If you put a jigsaw puzzle together what is the largest one that you have done?
What was it a picture of? Did you do it alone?
Are there any pictures that you would like to do?


----------



## hollydolly (Sep 12, 2022)

I'm afraid I always have a sad story about stuff.. and this is no different.

When I was a teen, I got 1000 piece Jigsaw puzzle.. It was Vase with flowers, so it was really difficult to do because there was so many similar colours. There was nowhere in our house where I could do a jigsaw, so I did it on an unused suitcase.. and slid it under the sofa each time I'd completed some.. I'd come home from work and do a little bit, every night.. 

It had taken me almost 2 weeks to get near the end, and  I only had a little bit to go to complete it.. and I came home to find that my abusive father, had taken the jigsaw and broken it all up... just because he wanted to...  I was just so upset, but he was daring me to say something, and I wouldn;t give him the satisfaction

I never again attempted anything else in that house ... but for many years after I got my own home I would regularly complete 500 or 1000 piece jigsaws. Any bigger than that and I would lose patience and not complete it..


----------



## officerripley (Sep 12, 2022)

hollydolly said:


> I'm afraid I always have a sad story about stuff.. and this is no different.
> 
> When I was a teen, I got 1000 piece Jigsaw puzzle.. It was Vase with flowers, so it was really difficult to do because there was so many similar colours. There was nowhere in our house where I could do a jigsaw, so I did it on an unused suitcase.. and slid it under the sofa each time I'd completed some.. I'd come home from work and do a little bit, every night..
> 
> ...


So sorry you went through stuff like this, Holly. Your father sounds like my Huzz's father: one time he arrived home & tore apart the Christmas tree that Huzz's mom had worked so hard to decorate just because he wanted to. And he wasn't like that because he'd been abused himself or anything; in fact, he was spoiled rotten growing up. Sometimes I really wonder about the human race...


----------



## Sunny (Sep 12, 2022)

To get back to the original topic, my daughters and I love doing jigsaw puzzles. We trade them with each other when we finish them, sending them in the mail as we live far apart from each other. We mostly use the White Mountain Puzzles, always 1000 pieces, and like the ones with interesting subjects. I recently did one about all the special "days," such as National Pizza Day. That one was fun. And I like the ones about decades, such as The Sixties, showing movie stars and rock idols of the era, plus some political figures.

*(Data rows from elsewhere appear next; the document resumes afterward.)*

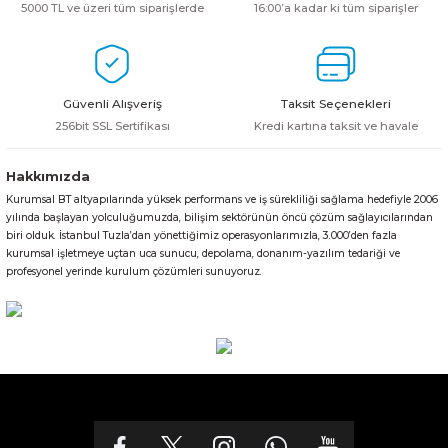
5000 TL ve üzeri tüm siparişlerde
16:00’a kadar ki tüm siparişler
Güvenli Alışveriş
Taksit Seçenekleri
256bit SSL Sertifikası
Kredi kartına taksit ve havale
Hakkımızda
Kurumsal BT altyapılarında yüksek performans ve iş sürekliliği sağlama hedefiyle 2006
yılında başlayan yolculuğumuzda, bilişim sektörünün öncü çözüm sağlayıcılarından
biri olduk. İstanbul Tuzla’dan yönettiğimiz operasyonlarımızla, 3.000’den fazla
kurumsal işletmeye uçtan uca sunucu, depolama, donanım-yazılım tedariği ve
profesyonel yerinde kurulum çözümleri sunuyoruz.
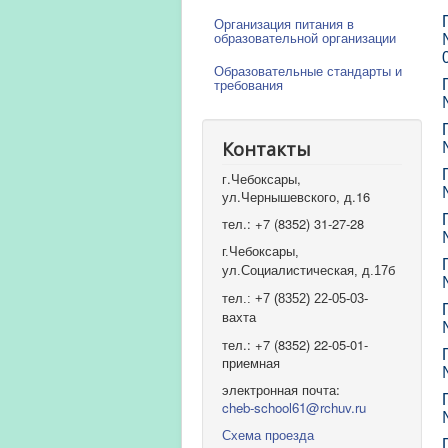
Организация питания в
образовательной организации
Образовательные стандарты и
требования
Контакты
г.Чебоксары,
ул.Чернышевского, д.16
тел.: +7 (8352) 31-27-28
г.Чебоксары,
ул.Социалистическая, д.17б
тел.: +7 (8352) 22-05-03-
вахта
тел.: +7 (8352) 22-05-01-
приемная
электронная почта:
cheb-school61@rchuv.ru
Схема проезда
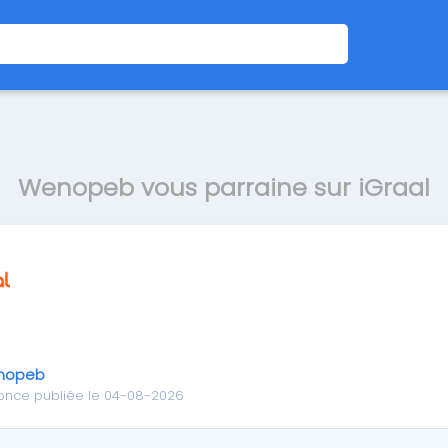
Wenopeb vous parraine sur iGraal
nopeb
once publiée le 04-08-2026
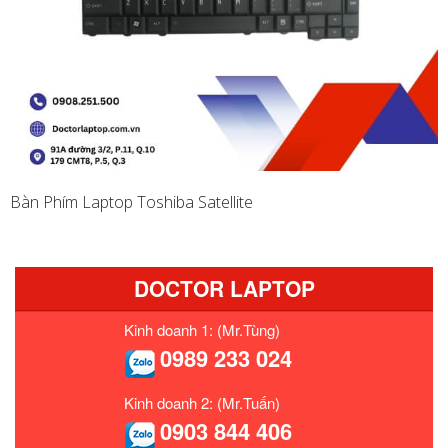
Bàn Phím Laptop Toshiba Satellite
DOCTOR LAPTOP
Kinh doanh 1: (Mr.Tùng)
0989 233 024
Kinh doanh 2: (Mr.Tuấn)
0903 844 406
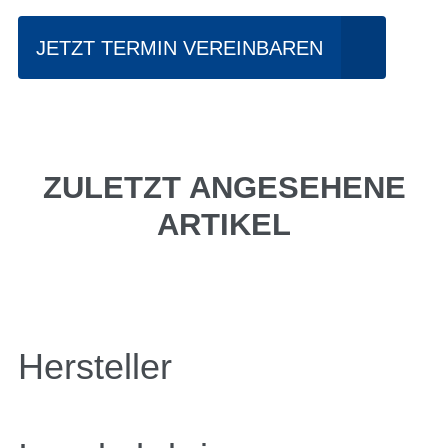
JETZT TERMIN VEREINBAREN
ZULETZT ANGESEHENE
ARTIKEL
Hersteller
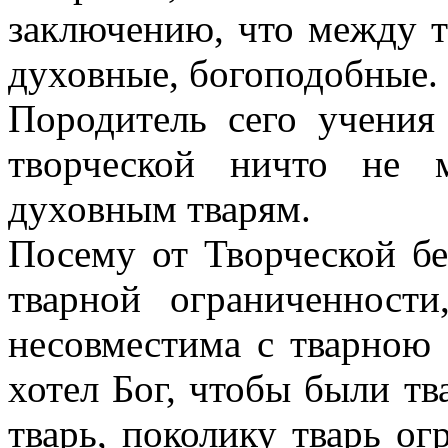
заключению, что между 
духовные, богоподобные.
Породитель сего учения 
творческой ничто не 
духовным тварям.
Посему от Творческой бе
тварной ограниченности
несовместима с тварною 
хотел Бог, чтобы были т
тварь, поколику тварь ог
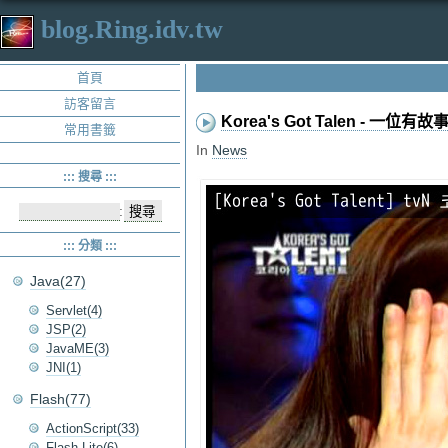
blog.Ring.idv.tw
首頁
訪客留言
Korea's Got Talen - 一位
常用書籤
In
News
::: 搜尋 :::
:
::: 分類 :::
Java(27)
Servlet(4)
JSP(2)
JavaME(3)
JNI(1)
Flash(77)
ActionScript(33)
Flash Lite(6)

I think the puzzles are a fun way to relax. The only problem I have with them is that they take up my whole dining room table.


----------



## hollydolly (Sep 12, 2022)

Sunny said:


> To get back to the original topic, my daughters and I love doing jigsaw puzzles. We trade them with each other when we finish them, sending them in the mail as we live far apart from each other. We mostly use the White Mountain Puzzles, always 1000 pieces, and like the ones with interesting subjects. I recently did one about all the special "days," such as National Pizza Day. That one was fun. And I like the ones about decades, such as The Sixties, showing movie stars and rock idols of the era, plus some political figures.
> 
> I think the puzzles are a fun way to relax. The only problem I have with them is that they take up my whole dining room table.


The jigsaws I always bought until relatively recently were made by Ravenscroft


----------